> DESCRIPTION OF THE TASK: Whenever a line in the records below holds the string "outputs", copy it out.

> Document layout analysis data:
::::

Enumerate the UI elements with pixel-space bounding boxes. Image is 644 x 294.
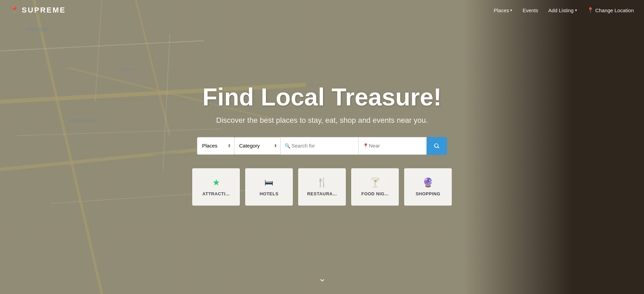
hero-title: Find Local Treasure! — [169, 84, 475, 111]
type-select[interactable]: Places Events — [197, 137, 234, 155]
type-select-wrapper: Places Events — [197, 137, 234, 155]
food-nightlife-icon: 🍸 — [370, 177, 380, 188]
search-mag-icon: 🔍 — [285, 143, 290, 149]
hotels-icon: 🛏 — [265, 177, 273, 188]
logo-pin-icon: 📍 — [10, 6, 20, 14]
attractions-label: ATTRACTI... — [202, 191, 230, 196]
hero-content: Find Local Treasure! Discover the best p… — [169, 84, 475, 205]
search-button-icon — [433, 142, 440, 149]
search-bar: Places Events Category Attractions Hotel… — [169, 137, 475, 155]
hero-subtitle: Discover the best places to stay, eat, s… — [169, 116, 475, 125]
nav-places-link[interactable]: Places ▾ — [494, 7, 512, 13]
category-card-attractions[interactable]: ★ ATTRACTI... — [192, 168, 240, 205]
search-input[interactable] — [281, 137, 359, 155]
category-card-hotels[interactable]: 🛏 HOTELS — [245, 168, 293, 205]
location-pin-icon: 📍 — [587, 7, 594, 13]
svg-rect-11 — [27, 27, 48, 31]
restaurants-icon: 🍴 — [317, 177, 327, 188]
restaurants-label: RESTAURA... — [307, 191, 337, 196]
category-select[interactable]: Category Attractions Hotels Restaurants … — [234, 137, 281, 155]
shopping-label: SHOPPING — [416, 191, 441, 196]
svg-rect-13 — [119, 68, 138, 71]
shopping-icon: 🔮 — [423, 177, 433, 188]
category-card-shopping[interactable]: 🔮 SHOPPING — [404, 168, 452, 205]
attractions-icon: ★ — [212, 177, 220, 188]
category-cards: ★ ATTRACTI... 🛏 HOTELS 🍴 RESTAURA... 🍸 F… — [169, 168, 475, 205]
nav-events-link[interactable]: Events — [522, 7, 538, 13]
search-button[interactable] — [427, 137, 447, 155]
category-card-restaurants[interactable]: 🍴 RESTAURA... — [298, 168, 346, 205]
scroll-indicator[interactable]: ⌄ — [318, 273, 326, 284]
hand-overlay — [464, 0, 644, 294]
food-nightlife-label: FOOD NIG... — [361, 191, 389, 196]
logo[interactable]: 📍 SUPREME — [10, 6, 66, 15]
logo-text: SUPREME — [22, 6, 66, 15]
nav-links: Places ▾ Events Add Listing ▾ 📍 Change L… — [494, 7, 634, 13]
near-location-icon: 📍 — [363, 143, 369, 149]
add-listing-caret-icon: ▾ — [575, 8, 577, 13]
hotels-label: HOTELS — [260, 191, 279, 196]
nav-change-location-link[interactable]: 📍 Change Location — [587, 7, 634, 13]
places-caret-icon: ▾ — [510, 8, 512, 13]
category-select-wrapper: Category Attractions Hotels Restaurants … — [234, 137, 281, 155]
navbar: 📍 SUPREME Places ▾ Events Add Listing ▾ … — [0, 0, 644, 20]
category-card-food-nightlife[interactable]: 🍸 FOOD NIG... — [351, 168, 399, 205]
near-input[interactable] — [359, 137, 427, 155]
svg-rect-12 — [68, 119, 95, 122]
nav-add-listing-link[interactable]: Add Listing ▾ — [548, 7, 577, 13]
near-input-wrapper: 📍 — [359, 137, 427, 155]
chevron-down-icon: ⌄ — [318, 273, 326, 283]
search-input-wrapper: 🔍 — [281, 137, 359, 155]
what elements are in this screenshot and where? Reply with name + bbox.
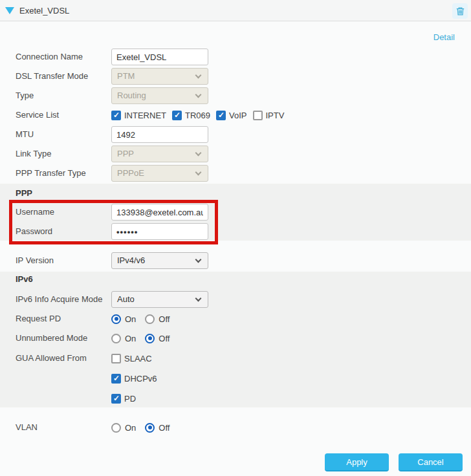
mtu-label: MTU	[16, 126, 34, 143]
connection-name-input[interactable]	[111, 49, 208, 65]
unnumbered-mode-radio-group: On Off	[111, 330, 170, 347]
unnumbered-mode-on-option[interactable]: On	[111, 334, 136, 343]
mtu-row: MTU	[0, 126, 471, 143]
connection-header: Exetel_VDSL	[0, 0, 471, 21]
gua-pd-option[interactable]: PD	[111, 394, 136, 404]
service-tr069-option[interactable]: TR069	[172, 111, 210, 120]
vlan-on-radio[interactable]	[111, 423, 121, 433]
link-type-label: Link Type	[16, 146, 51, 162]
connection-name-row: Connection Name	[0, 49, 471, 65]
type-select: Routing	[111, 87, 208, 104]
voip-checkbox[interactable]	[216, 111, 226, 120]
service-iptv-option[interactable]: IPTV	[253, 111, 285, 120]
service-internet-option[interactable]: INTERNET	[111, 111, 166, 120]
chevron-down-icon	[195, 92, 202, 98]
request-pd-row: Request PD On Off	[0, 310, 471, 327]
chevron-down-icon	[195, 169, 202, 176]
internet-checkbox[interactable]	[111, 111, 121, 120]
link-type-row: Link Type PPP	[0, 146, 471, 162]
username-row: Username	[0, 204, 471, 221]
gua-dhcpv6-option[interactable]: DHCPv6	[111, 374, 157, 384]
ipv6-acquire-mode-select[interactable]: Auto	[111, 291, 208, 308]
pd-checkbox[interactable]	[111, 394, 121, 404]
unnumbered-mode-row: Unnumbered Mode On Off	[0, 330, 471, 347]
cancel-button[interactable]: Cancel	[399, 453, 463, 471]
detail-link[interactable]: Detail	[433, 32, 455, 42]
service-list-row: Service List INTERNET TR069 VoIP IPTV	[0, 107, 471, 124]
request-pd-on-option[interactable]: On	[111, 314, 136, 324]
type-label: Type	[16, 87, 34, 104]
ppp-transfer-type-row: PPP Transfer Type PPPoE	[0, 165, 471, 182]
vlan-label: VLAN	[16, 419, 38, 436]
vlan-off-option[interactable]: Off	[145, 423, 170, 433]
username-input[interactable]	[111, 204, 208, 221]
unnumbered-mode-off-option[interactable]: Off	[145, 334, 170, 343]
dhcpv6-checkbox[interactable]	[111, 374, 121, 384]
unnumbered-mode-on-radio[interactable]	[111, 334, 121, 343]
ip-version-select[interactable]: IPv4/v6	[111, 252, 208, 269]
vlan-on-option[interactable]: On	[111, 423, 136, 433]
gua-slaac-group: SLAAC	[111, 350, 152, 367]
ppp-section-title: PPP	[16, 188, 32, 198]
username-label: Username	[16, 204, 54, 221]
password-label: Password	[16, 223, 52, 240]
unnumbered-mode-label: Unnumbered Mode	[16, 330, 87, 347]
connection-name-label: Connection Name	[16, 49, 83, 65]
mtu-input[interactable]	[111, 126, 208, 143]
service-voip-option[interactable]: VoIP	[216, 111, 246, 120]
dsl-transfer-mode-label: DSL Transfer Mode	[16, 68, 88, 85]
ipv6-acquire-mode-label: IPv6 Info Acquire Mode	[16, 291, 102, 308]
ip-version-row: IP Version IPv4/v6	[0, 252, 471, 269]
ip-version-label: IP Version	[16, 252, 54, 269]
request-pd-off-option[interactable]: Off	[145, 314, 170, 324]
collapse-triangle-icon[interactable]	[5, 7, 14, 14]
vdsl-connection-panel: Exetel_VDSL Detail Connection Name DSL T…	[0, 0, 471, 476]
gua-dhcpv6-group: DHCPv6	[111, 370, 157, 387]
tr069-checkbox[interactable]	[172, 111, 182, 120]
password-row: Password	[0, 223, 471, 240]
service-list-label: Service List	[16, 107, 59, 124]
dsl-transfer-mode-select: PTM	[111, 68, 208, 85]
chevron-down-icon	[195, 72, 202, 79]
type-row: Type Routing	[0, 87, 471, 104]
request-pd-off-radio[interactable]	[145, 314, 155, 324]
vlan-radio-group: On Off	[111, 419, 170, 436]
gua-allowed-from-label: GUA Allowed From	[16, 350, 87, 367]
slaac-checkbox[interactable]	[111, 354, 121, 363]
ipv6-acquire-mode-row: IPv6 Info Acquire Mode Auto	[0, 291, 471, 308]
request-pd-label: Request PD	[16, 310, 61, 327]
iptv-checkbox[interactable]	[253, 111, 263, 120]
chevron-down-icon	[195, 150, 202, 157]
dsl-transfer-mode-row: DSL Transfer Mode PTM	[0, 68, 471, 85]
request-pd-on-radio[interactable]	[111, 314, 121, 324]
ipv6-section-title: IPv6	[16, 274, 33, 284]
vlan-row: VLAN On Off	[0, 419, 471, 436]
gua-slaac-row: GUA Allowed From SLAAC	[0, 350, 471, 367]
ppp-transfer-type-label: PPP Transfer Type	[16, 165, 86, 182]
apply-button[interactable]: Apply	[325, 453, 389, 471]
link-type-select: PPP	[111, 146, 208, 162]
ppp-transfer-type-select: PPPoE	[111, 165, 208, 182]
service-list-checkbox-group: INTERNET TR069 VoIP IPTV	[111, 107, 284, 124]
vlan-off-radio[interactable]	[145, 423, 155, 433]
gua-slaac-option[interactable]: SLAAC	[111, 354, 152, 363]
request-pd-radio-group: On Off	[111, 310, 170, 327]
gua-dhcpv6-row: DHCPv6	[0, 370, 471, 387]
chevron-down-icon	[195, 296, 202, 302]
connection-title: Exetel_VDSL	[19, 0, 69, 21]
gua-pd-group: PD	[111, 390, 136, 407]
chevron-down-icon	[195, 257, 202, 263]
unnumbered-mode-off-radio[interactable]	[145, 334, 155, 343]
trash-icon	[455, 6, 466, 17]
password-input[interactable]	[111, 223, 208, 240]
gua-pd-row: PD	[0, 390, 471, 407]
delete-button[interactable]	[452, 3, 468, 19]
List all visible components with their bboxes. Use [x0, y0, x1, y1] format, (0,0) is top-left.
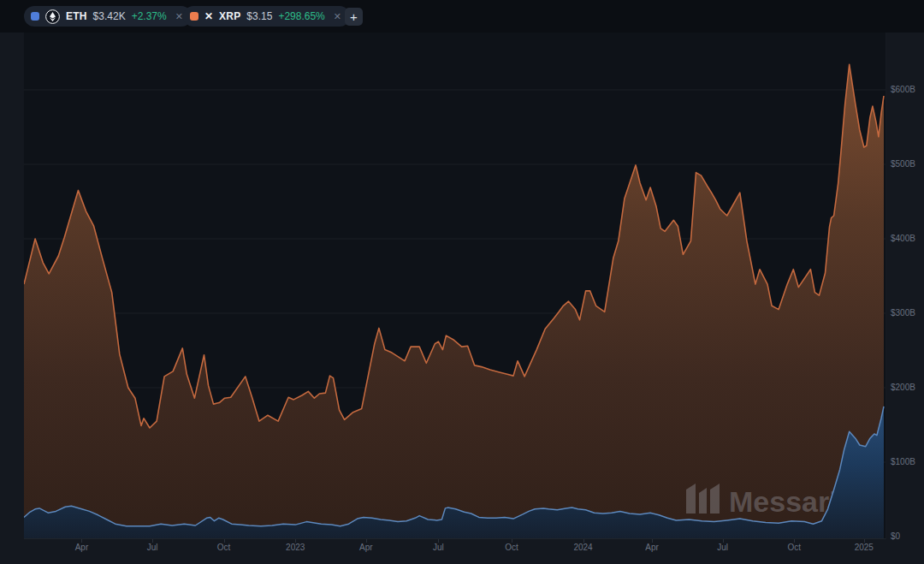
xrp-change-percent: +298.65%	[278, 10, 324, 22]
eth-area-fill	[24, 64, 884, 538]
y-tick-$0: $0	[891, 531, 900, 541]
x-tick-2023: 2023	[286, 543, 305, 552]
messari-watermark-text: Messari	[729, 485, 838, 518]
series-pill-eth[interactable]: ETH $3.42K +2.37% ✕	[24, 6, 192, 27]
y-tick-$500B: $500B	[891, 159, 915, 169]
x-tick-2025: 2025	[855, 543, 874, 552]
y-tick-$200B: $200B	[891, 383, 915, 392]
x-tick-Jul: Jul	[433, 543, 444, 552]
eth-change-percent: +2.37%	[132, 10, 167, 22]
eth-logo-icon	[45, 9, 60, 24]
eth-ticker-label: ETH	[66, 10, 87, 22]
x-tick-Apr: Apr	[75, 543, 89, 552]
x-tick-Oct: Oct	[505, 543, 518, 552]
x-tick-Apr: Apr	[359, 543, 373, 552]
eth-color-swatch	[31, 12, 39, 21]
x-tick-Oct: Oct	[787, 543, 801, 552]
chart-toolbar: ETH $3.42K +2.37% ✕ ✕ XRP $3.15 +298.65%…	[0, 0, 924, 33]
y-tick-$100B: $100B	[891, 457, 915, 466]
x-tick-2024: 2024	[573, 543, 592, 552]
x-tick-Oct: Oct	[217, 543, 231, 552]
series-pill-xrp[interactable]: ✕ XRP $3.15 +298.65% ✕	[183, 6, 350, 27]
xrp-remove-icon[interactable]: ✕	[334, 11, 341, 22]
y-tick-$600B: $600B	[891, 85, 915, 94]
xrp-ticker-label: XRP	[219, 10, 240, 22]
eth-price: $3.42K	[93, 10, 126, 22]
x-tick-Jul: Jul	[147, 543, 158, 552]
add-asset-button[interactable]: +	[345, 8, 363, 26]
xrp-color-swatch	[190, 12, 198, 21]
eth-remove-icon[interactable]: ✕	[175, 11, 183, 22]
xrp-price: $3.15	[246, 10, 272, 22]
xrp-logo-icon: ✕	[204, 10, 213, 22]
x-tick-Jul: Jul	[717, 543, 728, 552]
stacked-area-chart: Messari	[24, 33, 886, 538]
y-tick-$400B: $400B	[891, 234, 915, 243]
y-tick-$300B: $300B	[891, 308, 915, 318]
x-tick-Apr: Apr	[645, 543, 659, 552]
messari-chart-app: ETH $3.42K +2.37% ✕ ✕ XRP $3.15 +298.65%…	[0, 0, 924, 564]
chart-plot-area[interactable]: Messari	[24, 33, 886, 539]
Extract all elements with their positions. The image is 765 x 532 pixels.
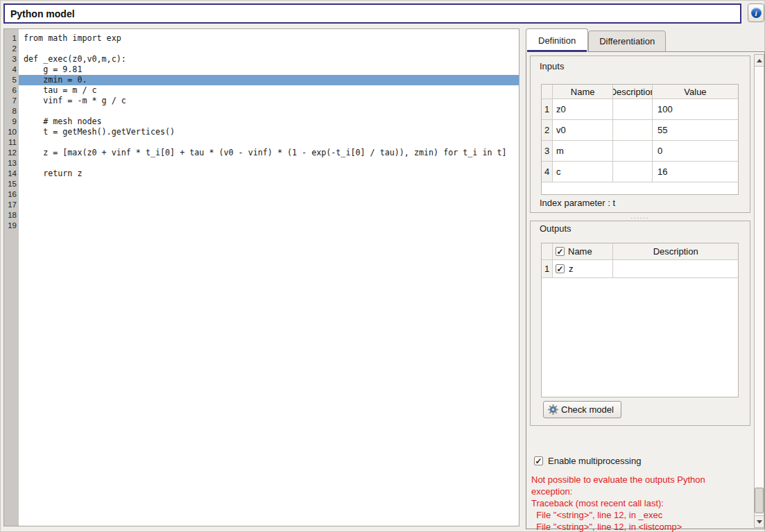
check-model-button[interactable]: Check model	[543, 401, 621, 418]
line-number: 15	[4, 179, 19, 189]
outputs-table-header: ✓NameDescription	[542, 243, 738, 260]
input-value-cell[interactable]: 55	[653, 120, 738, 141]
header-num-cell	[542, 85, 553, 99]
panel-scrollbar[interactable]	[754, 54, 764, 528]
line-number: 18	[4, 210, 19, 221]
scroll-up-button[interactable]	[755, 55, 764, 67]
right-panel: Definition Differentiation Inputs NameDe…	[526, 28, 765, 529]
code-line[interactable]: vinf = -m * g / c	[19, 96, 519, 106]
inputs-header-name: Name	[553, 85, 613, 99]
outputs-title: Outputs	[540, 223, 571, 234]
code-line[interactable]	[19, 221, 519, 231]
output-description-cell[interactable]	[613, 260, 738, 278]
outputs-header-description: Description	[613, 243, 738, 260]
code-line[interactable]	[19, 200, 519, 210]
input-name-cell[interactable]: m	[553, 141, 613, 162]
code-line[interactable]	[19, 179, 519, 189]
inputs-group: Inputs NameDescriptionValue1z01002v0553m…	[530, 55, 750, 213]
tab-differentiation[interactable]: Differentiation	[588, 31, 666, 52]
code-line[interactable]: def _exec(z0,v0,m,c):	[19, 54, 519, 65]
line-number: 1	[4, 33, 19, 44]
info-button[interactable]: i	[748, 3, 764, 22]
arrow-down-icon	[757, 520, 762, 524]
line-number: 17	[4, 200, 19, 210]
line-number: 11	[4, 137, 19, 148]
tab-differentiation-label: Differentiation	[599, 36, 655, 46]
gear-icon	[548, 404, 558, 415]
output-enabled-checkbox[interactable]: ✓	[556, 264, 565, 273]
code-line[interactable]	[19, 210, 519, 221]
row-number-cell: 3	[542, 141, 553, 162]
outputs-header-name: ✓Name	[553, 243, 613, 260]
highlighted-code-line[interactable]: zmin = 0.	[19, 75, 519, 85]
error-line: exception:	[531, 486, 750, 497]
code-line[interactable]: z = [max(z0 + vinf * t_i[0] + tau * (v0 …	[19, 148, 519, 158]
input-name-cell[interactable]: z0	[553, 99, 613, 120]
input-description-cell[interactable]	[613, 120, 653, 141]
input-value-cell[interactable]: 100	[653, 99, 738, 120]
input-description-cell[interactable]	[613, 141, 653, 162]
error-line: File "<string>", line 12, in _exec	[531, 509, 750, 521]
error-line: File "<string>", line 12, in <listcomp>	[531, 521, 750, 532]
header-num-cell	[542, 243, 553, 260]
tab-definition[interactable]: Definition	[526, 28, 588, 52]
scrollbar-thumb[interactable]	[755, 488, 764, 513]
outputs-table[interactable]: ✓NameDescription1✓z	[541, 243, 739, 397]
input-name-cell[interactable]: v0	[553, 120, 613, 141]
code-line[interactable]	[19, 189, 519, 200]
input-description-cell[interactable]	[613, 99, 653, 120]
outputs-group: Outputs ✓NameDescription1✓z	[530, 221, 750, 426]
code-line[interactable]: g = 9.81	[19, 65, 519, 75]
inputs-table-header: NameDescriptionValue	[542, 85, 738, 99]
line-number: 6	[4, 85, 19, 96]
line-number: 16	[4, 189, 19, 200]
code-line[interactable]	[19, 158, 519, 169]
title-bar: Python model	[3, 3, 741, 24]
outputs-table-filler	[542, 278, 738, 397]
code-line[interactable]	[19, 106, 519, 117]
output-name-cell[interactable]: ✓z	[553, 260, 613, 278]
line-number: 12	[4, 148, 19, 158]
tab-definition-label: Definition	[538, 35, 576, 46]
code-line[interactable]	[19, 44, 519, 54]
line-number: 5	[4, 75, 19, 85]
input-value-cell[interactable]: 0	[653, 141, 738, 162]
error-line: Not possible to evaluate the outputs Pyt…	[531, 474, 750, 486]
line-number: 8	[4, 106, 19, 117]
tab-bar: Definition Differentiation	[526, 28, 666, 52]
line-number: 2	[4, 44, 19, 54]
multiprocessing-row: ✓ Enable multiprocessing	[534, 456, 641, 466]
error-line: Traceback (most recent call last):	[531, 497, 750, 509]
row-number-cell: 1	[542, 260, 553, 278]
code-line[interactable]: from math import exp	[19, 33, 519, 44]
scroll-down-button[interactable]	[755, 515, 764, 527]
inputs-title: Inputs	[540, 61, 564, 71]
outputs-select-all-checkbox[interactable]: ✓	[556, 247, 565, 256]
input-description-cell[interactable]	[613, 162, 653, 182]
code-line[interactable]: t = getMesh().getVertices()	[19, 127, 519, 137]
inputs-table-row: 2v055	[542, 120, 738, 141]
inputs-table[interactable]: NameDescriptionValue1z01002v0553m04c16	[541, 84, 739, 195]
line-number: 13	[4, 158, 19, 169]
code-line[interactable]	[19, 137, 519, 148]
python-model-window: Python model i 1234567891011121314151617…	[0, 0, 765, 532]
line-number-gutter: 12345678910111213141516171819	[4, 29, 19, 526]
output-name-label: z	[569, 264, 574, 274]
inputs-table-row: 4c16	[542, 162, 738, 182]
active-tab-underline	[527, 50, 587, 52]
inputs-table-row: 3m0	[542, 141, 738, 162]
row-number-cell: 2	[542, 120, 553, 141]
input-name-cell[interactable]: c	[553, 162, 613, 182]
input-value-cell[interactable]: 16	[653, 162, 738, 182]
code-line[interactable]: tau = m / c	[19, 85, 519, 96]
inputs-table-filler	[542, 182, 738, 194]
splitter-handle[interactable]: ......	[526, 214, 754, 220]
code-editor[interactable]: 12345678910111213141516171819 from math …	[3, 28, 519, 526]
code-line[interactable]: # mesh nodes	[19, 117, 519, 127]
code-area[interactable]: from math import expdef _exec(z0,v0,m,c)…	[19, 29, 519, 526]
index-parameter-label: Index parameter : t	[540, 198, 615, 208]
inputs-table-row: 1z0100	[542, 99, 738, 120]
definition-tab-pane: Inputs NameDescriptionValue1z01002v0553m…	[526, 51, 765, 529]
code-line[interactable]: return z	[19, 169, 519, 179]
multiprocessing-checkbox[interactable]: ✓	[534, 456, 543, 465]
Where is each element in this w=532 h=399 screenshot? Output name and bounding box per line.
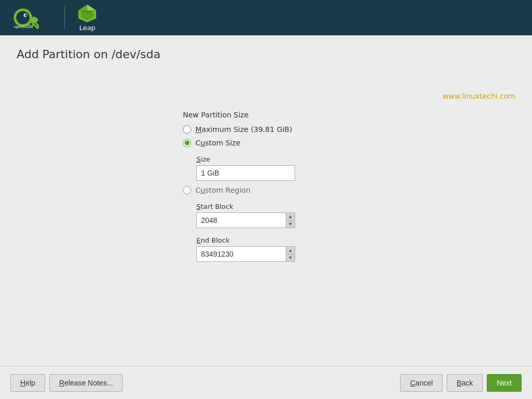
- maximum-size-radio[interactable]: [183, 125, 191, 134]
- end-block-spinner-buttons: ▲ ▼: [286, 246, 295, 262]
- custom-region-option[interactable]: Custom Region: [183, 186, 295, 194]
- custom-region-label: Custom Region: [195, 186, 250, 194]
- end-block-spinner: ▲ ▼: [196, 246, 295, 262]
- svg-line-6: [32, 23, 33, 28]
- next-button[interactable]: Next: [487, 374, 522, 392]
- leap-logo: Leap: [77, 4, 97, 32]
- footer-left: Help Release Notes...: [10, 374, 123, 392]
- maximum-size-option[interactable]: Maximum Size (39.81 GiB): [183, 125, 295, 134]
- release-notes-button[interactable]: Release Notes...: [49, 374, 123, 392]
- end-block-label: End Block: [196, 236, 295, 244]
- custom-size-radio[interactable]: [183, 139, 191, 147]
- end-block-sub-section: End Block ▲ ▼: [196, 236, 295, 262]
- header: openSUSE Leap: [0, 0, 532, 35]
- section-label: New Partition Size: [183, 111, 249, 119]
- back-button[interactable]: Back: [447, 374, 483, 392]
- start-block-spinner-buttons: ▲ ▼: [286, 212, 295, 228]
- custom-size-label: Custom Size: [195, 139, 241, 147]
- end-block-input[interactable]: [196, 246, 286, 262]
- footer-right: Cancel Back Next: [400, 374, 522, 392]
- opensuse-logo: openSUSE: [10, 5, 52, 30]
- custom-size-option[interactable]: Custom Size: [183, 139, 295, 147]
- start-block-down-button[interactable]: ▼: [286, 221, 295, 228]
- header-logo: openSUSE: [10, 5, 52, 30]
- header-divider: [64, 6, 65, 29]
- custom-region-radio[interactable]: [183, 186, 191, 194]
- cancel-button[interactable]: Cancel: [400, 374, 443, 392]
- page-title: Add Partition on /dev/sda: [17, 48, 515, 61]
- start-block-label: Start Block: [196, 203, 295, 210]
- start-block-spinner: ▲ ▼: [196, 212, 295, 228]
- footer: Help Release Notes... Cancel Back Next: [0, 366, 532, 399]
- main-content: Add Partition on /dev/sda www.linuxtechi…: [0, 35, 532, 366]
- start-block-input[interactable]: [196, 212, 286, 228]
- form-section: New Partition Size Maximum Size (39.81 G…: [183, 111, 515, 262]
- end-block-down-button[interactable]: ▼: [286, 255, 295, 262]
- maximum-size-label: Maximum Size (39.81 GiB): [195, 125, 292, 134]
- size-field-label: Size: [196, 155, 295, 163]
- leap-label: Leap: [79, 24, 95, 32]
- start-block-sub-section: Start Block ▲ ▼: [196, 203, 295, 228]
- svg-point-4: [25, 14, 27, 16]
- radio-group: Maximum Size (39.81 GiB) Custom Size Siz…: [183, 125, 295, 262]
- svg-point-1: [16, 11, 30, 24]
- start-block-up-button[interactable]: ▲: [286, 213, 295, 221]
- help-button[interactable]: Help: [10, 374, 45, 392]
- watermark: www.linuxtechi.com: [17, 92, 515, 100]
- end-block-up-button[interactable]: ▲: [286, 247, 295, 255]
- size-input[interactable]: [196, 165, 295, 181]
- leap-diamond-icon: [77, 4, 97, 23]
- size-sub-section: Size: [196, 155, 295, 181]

::::

> SOLVED EXERCISE:
outputs-table-header: ✓NameDescription	[542, 243, 738, 260]
outputs-title: Outputs	[540, 223, 571, 234]
outputs-header-description: Description	[613, 243, 738, 260]
outputs-header-name: ✓Name	[553, 243, 613, 260]
outputs-table[interactable]: ✓NameDescription1✓z	[541, 243, 739, 397]
outputs-group: Outputs ✓NameDescription1✓z	[530, 221, 750, 426]
outputs-table-filler	[542, 278, 738, 397]
error-line: Not possible to evaluate the outputs Pyt…	[531, 474, 750, 486]
outputs-select-all-checkbox[interactable]: ✓	[556, 247, 565, 256]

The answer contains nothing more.